- [DIRECTIONS FOR THIS TASK]:
Write out the whole listing again, exactly.

- [EXTRACTED MATERIAL]:

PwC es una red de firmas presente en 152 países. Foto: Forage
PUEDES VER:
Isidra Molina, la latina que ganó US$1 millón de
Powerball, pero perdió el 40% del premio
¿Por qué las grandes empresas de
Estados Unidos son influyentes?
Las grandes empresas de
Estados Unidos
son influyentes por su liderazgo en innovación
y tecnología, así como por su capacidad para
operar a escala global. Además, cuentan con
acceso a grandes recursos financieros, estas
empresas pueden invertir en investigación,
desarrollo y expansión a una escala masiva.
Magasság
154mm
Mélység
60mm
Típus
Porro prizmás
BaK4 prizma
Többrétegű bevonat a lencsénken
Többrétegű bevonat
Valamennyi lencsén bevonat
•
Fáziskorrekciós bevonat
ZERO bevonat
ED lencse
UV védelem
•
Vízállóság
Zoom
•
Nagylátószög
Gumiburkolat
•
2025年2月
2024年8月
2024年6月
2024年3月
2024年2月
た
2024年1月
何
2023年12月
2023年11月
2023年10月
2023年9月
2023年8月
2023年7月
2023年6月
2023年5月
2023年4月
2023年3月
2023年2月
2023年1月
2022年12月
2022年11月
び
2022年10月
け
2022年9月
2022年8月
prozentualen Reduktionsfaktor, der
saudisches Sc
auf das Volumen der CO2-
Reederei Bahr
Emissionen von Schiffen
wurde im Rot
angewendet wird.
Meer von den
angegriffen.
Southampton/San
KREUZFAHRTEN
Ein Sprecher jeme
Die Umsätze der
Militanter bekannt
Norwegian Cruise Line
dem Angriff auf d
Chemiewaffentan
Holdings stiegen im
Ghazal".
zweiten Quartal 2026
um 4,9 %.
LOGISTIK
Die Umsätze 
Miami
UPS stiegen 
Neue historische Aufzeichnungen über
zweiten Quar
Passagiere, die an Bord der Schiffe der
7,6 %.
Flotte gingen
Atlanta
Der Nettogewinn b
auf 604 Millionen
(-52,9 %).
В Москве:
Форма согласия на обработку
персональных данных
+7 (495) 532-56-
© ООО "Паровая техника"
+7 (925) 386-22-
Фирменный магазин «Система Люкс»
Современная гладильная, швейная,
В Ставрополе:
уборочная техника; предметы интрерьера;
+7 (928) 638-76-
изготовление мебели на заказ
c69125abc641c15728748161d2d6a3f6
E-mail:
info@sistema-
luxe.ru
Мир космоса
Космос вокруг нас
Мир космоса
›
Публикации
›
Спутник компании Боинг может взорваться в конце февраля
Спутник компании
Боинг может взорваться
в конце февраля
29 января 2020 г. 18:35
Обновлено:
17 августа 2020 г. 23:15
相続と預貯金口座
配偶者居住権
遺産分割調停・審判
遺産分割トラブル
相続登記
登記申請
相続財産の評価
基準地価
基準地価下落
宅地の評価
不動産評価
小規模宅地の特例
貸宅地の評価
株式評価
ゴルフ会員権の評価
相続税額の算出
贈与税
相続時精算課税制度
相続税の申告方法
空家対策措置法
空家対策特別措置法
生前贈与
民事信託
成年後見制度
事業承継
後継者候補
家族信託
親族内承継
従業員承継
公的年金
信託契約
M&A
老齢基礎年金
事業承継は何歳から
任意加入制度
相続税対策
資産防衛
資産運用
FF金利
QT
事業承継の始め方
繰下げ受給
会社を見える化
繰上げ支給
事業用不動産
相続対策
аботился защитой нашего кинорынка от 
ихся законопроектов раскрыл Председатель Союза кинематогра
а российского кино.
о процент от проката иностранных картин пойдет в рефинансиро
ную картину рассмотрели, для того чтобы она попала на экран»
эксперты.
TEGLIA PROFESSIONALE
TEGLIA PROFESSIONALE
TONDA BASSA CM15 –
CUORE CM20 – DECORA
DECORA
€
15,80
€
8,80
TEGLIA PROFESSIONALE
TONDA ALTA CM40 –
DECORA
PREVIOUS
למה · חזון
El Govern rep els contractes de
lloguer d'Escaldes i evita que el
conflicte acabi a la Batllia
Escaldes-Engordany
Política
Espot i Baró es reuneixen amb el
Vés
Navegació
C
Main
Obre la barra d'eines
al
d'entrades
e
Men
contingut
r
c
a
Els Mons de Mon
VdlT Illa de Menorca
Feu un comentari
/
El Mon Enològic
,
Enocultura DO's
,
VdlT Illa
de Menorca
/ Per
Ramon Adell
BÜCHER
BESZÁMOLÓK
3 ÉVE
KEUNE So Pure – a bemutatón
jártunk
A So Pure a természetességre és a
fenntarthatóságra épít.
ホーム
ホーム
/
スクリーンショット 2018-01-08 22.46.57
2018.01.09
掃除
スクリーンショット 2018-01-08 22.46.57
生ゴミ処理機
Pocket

- [SOLUTION TO THE PROBLEM]:
PwC es una red de firmas presente en 152 países. Foto: Forage
PUEDES VER:
Isidra Molina, la latina que ganó US$1 millón de
Powerball, pero perdió el 40% del premio
¿Por qué las grandes empresas de
Estados Unidos son influyentes?
Las grandes empresas de
Estados Unidos
son influyentes por su liderazgo en innovación
y tecnología, así como por su capacidad para
operar a escala global. Además, cuentan con
acceso a grandes recursos financieros, estas
empresas pueden invertir en investigación,
desarrollo y expansión a una escala masiva.
Magasság
154mm
Mélység
60mm
Típus
Porro prizmás
BaK4 prizma
Többrétegű bevonat a lencsénken
Többrétegű bevonat
Valamennyi lencsén bevonat
•
Fáziskorrekciós bevonat
ZERO bevonat
ED lencse
UV védelem
•
Vízállóság
Zoom
•
Nagylátószög
Gumiburkolat
•
2025年2月
2024年8月
2024年6月
2024年3月
2024年2月
た
2024年1月
何
2023年12月
2023年11月
2023年10月
2023年9月
2023年8月
2023年7月
2023年6月
2023年5月
2023年4月
2023年3月
2023年2月
2023年1月
2022年12月
2022年11月
び
2022年10月
け
2022年9月
2022年8月
prozentualen Reduktionsfaktor, der
saudisches Sc
auf das Volumen der CO2-
Reederei Bahr
Emissionen von Schiffen
wurde im Rot
angewendet wird.
Meer von den
angegriffen.
Southampton/San
KREUZFAHRTEN
Ein Sprecher jeme
Die Umsätze der
Militanter bekannt
Norwegian Cruise Line
dem Angriff auf d
Chemiewaffentan
Holdings stiegen im
Ghazal".
zweiten Quartal 2026
um 4,9 %.
LOGISTIK
Die Umsätze 
Miami
UPS stiegen 
Neue historische Aufzeichnungen über
zweiten Quar
Passagiere, die an Bord der Schiffe der
7,6 %.
Flotte gingen
Atlanta
Der Nettogewinn b
auf 604 Millionen
(-52,9 %).
В Москве:
Форма согласия на обработку
персональных данных
+7 (495) 532-56-
© ООО "Паровая техника"
+7 (925) 386-22-
Фирменный магазин «Система Люкс»
Современная гладильная, швейная,
В Ставрополе:
уборочная техника; предметы интрерьера;
+7 (928) 638-76-
изготовление мебели на заказ
c69125abc641c15728748161d2d6a3f6
E-mail:
info@sistema-
luxe.ru
Мир космоса
Космос вокруг нас
Мир космоса
›
Публикации
›
Спутник компании Боинг может взорваться в конце февраля
Спутник компании
Боинг может взорваться
в конце февраля
29 января 2020 г. 18:35
Обновлено:
17 августа 2020 г. 23:15
相続と預貯金口座
配偶者居住権
遺産分割調停・審判
遺産分割トラブル
相続登記
登記申請
相続財産の評価
基準地価
基準地価下落
宅地の評価
不動産評価
小規模宅地の特例
貸宅地の評価
株式評価
ゴルフ会員権の評価
相続税額の算出
贈与税
相続時精算課税制度
相続税の申告方法
空家対策措置法
空家対策特別措置法
生前贈与
民事信託
成年後見制度
事業承継
後継者候補
家族信託
親族内承継
従業員承継
公的年金
信託契約
M&A
老齢基礎年金
事業承継は何歳から
任意加入制度
相続税対策
資産防衛
資産運用
FF金利
QT
事業承継の始め方
繰下げ受給
会社を見える化
繰上げ支給
事業用不動産
相続対策
аботился защитой нашего кинорынка от 
ихся законопроектов раскрыл Председатель Союза кинематогра
а российского кино.
о процент от проката иностранных картин пойдет в рефинансиро
ную картину рассмотрели, для того чтобы она попала на экран»
эксперты.
TEGLIA PROFESSIONALE
TEGLIA PROFESSIONALE
TONDA BASSA CM15 –
CUORE CM20 – DECORA
DECORA
€
15,80
€
8,80
TEGLIA PROFESSIONALE
TONDA ALTA CM40 –
DECORA
PREVIOUS
למה · חזון
El Govern rep els contractes de
lloguer d'Escaldes i evita que el
conflicte acabi a la Batllia
Escaldes-Engordany
Política
Espot i Baró es reuneixen amb el
Vés
Navegació
C
Main
Obre la barra d'eines
al
d'entrades
e
Men
contingut
r
c
a
Els Mons de Mon
VdlT Illa de Menorca
Feu un comentari
/
El Mon Enològic
,
Enocultura DO's
,
VdlT Illa
de Menorca
/ Per
Ramon Adell
BÜCHER
BESZÁMOLÓK
3 ÉVE
KEUNE So Pure – a bemutatón
jártunk
A So Pure a természetességre és a
fenntarthatóságra épít.
ホーム
ホーム
/
スクリーンショット 2018-01-08 22.46.57
2018.01.09
掃除
スクリーンショット 2018-01-08 22.46.57
生ゴミ処理機
Pocket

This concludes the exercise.